▸ **TASK DIRECTIONS**
Leave the pictures behind and reproduce every line of the listing exactly.

▸ **SUPPLIED INFORMATION**

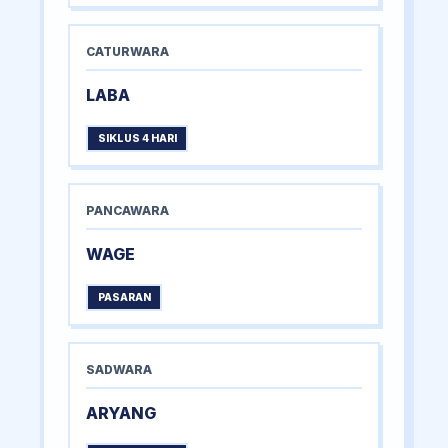
CATURWARA
LABA
SIKLUS 4 HARI
PANCAWARA
WAGE
PASARAN
SADWARA
ARYANG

▸ **COMPLETED TASK**
CATURWARA
LABA
SIKLUS 4 HARI
PANCAWARA
WAGE
PASARAN
SADWARA
ARYANG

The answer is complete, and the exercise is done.